Work request
I'd like the data beneath this line reproduced exactly, without any of its images.

Data in this exercise

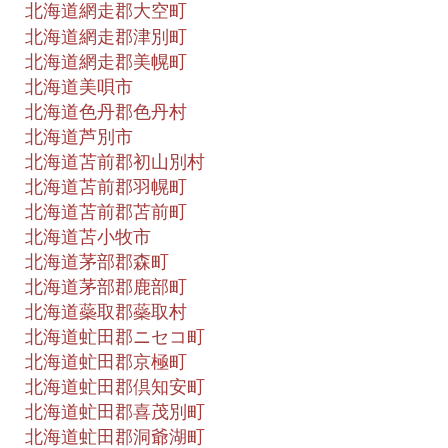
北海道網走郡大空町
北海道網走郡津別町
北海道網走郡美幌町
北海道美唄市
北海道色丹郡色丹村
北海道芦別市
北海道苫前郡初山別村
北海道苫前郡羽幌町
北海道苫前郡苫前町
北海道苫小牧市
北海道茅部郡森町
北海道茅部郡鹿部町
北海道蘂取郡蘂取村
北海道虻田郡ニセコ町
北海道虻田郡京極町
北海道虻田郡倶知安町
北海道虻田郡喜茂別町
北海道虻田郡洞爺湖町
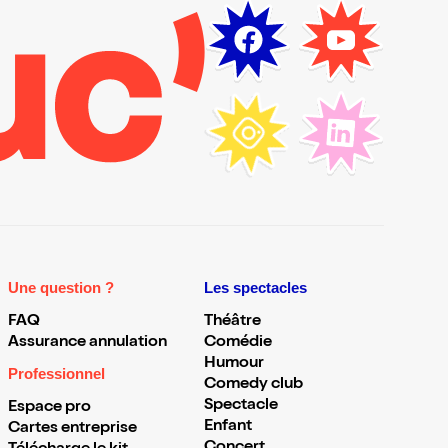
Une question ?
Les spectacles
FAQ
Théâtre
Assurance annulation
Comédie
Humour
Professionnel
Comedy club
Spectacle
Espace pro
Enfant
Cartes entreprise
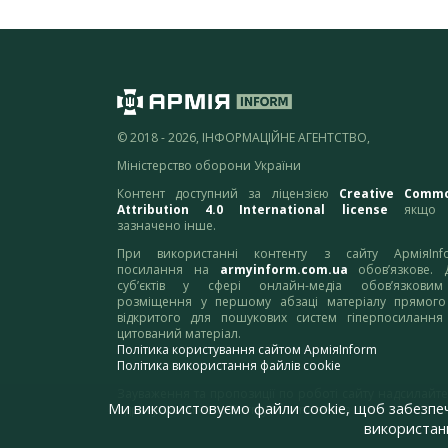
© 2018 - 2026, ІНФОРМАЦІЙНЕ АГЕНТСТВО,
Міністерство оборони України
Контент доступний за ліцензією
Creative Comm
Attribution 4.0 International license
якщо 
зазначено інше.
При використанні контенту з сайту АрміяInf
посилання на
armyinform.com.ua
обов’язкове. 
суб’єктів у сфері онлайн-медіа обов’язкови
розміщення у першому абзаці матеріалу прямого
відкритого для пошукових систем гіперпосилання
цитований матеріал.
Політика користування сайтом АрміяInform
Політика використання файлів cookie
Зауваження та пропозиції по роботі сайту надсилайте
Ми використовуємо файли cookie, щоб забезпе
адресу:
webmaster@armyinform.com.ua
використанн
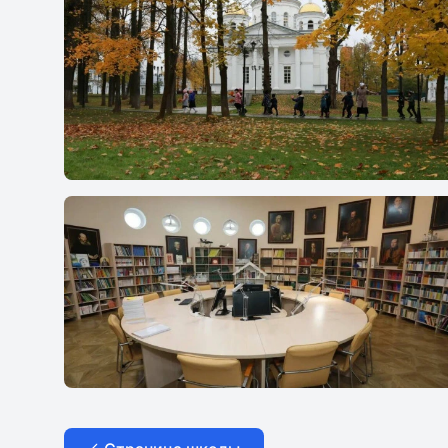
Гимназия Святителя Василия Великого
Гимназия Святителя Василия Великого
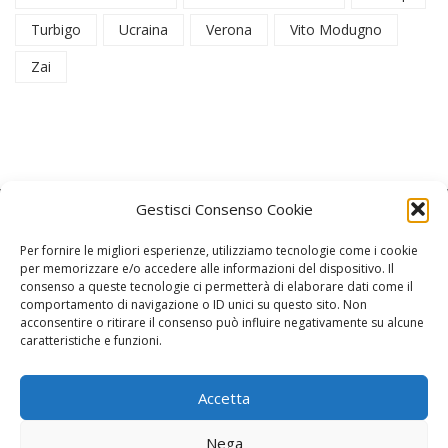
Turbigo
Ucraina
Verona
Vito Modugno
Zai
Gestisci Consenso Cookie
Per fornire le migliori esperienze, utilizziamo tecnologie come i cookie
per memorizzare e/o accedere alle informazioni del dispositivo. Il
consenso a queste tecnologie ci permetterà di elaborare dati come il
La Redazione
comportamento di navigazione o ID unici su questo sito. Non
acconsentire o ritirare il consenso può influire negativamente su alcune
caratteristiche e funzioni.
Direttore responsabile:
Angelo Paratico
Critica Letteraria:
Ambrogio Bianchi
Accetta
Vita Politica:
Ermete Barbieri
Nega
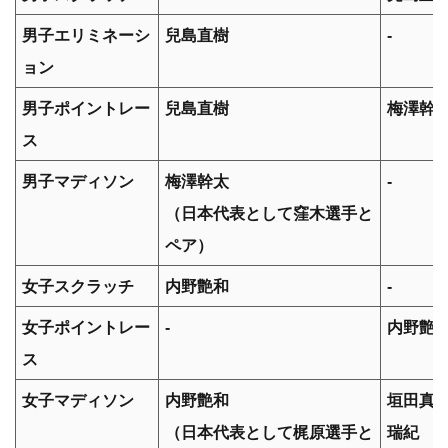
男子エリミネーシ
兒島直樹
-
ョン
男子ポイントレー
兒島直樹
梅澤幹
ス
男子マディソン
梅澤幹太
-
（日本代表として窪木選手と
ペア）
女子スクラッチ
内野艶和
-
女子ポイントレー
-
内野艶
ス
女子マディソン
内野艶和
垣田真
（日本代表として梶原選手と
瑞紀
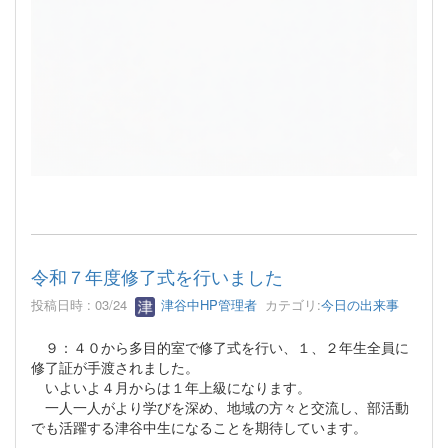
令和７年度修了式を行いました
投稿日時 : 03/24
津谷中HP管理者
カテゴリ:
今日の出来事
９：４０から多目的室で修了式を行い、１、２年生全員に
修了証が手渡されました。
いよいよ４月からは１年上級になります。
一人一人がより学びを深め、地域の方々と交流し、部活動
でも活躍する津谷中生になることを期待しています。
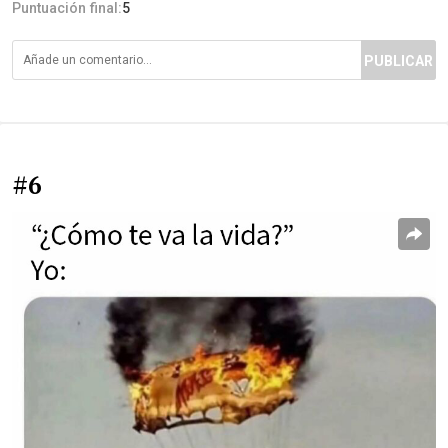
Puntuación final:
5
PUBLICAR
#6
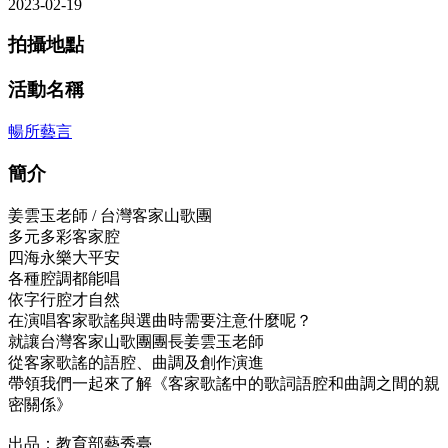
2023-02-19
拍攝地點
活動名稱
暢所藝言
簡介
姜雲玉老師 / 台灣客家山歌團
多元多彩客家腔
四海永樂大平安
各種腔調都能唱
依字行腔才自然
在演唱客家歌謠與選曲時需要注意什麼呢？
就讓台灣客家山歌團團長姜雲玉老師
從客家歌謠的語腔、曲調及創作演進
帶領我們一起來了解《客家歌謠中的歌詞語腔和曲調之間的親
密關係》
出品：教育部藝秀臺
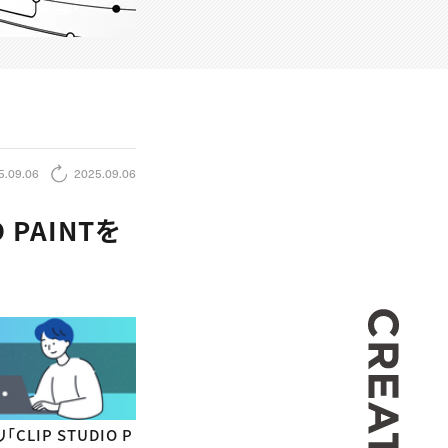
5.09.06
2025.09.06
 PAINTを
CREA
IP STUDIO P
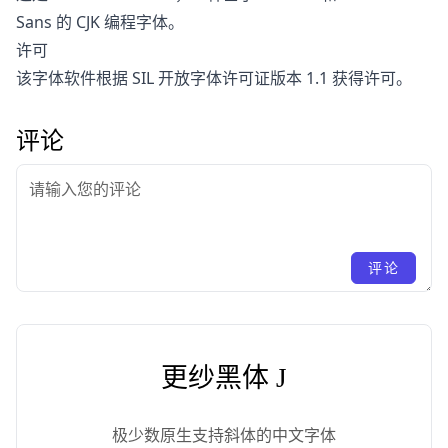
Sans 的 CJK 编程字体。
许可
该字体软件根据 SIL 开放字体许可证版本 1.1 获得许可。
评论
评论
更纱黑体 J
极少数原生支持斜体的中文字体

Answer space
北海道網走郡大空町
北海道網走郡津別町
北海道網走郡美幌町
北海道美唄市
北海道色丹郡色丹村
北海道芦別市
北海道苫前郡初山別村
北海道苫前郡羽幌町
北海道苫前郡苫前町
北海道苫小牧市
北海道茅部郡森町
北海道茅部郡鹿部町
北海道蘂取郡蘂取村
北海道虻田郡ニセコ町
北海道虻田郡京極町
北海道虻田郡倶知安町
北海道虻田郡喜茂別町
北海道虻田郡洞爺湖町
Une question ?
Les spectacles
FAQ
Théâtre
Assurance annulation
Comédie
Humour
Professionnel
Comedy club
Spectacle
Espace pro
Enfant
Cartes entreprise
© 2018 - 2026, ІНФОРМАЦІЙНЕ АГЕНТСТВО,
Міністерство оборони України
Контент доступний за ліцензією
Creative Comm
Attribution 4.0 International license
якщо 
зазначено інше.
При використанні контенту з сайту АрміяInf
посилання на
armyinform.com.ua
обов’язкове. 
суб’єктів у сфері онлайн-медіа обов’язкови
розміщення у першому абзаці матеріалу прямого
відкритого для пошукових систем гіперпосилання
цитований матеріал.
Політика користування сайтом АрміяInform
Політика використання файлів cookie
Зауваження та пропозиції по роботі сайту надсилайте
Ми використовуємо файли cookie, щоб забезпе
адресу:
webmaster@armyinform.com.ua
використанн
Гимназия Святителя Василия Великого
Гимназия Святителя Василия Великого
Turbigo
Ucraina
Verona
Vito Modugno
Zai
Gestisci Consenso Cookie
Per fornire le migliori esperienze, utilizziamo tecnologie come i cookie
per memorizzare e/o accedere alle informazioni del dispositivo. Il
consenso a queste tecnologie ci permetterà di elaborare dati come il
La Redazione
comportamento di navigazione o ID unici su questo sito. Non
acconsentire o ritirare il consenso può influire negativamente su alcune
caratteristiche e funzioni.
Direttore responsabile:
Angelo Paratico
Critica Letteraria:
Ambrogio Bianchi
Accetta
Vita Politica:
Ermete Barbieri
Nega
男子エリミネーシ
兒島直樹
-
ョン
男子ポイントレー
兒島直樹
梅澤幹
ス
男子マディソン
梅澤幹太
-
（日本代表として窪木選手と
ペア）
女子スクラッチ
内野艶和
-
女子ポイントレー
-
内野艶
ス
女子マディソン
内野艶和
垣田真
（日本代表として梶原選手と
瑞紀
令和７年度修了式を行いました
投稿日時 : 03/24
津谷中HP管理者
カテゴリ:
今日の出来事
９：４０から多目的室で修了式を行い、１、２年生全員に
修了証が手渡されました。
いよいよ４月からは１年上級になります。
一人一人がより学びを深め、地域の方々と交流し、部活動
でも活躍する津谷中生になることを期待しています。
Puntuación final:
5
PUBLICAR
#6
2023-02-19
拍攝地點
活動名稱
暢所藝言
簡介
姜雲玉老師 / 台灣客家山歌團
多元多彩客家腔
四海永樂大平安
各種腔調都能唱
依字行腔才自然
在演唱客家歌謠與選曲時需要注意什麼呢？
就讓台灣客家山歌團團長姜雲玉老師
從客家歌謠的語腔、曲調及創作演進
帶領我們一起來了解《客家歌謠中的歌詞語腔和曲調之間的親
密關係》
出品：教育部藝秀臺
5.09.06
2025.09.06
 PAINTを
CREA
IP STUDIO P
Sans 的 CJK 编程字体。
许可
该字体软件根据 SIL 开放字体许可证版本 1.1 获得许可。
评论
评论
更纱黑体 J
极少数原生支持斜体的中文字体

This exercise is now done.